The Constitution, supreme, as it is, over all the departments of the Government--legislative, executive, and judicial--is open to amendment by its very terms; and Congress or the States may, in their discretion, propose amendment to it, solemn compact though it in truth is between the sovereign States of the Union. In the present instance a political enactment which had ceased to have legal power or authority of any kind was repealed. The position assumed that Congress had no moral right to enact such repeal was strange enough, and singularly so in view of the fact that the argument came from those who openly refused obedience to existing laws of the land, having the same popular designation and quality as compromise acts; nay, more, who unequivocally disregarded and condemned the most positive and obligatory injunctions of the Constitution itself, and sought by every means within their reach to deprive a portion of their fellow-citizens of the equal enjoyment of those rights and privileges guaranteed alike to all by the fundamental compact of our Union.
This argument against the repeal of the statute line in question was accompanied by another of congenial character and equally with the former destitute of foundation in reason and truth. It was imputed that the measure originated in the conception of extending the limits of slave labor beyond those previously assigned to it, and that such was its natural as well as intended effect; and these baseless assumptions were made, in the Northern States, the ground of unceasing assault upon constitutional right.

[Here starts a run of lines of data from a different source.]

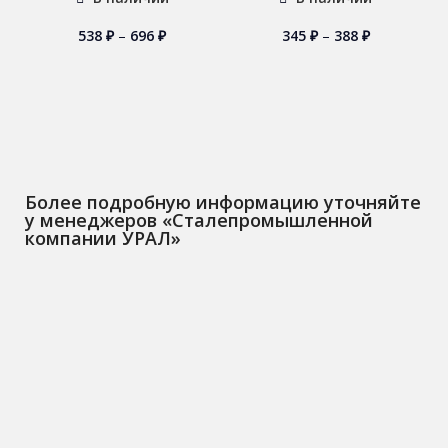
538
₽
–
696
₽
345
₽
–
388
₽
Более подробную информацию уточняйте
у менеджеров «Сталепромышленной
компании УРАЛ»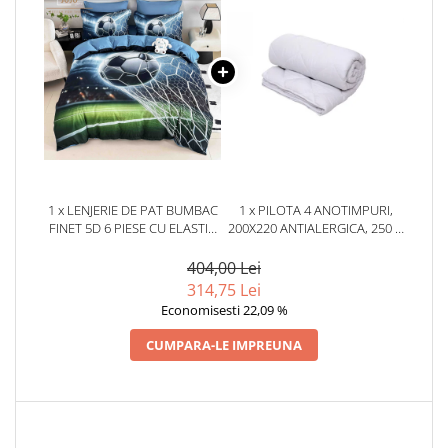
1 x LENJERIE DE PAT BUMBAC
1 x PILOTA 4 ANOTIMPURI,
FINET 5D 6 PIESE CU ELASTIC
200X220 ANTIALERGICA, 250 G
180X200 – GOAL MASTER
+ 150 G, ALBA
404,00 Lei
314,75 Lei
Economisesti 22,09 %
CUMPARA-LE IMPREUNA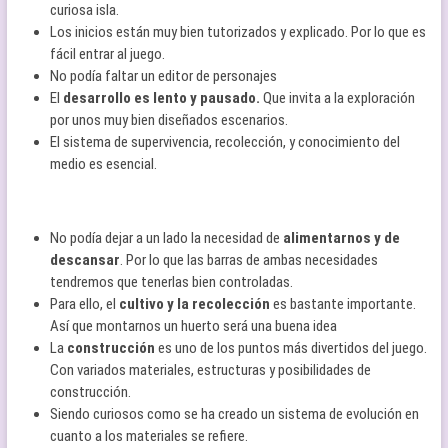
curiosa isla.
Los inicios están muy bien tutorizados y explicado. Por lo que es
fácil entrar al juego.
No podía faltar un editor de personajes
El
desarrollo es lento y pausado.
Que invita a la exploración
por unos muy bien diseñados escenarios.
El sistema de supervivencia, recolección, y conocimiento del
medio es esencial.
No podía dejar a un lado la necesidad de
alimentarnos y de
descansar
. Por lo que las barras de ambas necesidades
tendremos que tenerlas bien controladas.
Para ello, el
cultivo y la recolección
es bastante importante.
Así que montarnos un huerto será una buena idea
La
construcción
es uno de los puntos más divertidos del juego.
Con variados materiales, estructuras y posibilidades de
construcción.
Siendo curiosos como se ha creado un sistema de evolución en
cuanto a los materiales se refiere.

The repeal in terms of a statute, which was already obsolete and also null for unconstitutionality, could have no influence to obstruct or to promote the propagation of conflicting views of political or social institution. When the act organizing the Territories of Kansas and Nebraska was passed, the inherent effect upon that portion of the public domain thus opened to legal settlement was to admit settlers from all the States of the Union alike, each with his convictions of public policy and private interest, there to found, in their discretion, subject to such limitations as the Constitution and acts of Congress might prescribe, new States, hereafter to be admitted into the Union. It was a free field, open alike to all, whether the statute line of assumed restriction were repealed or not. That repeal did not open to free competition of the diverse opinions and domestic institutions a field which without such repeal would have been closed against them; it found that field of competition already opened, in fact and in law. All the repeal did was to relieve the statute book of an objectionable enactment, unconstitutional in effect and injurious in terms to a large portion of the States.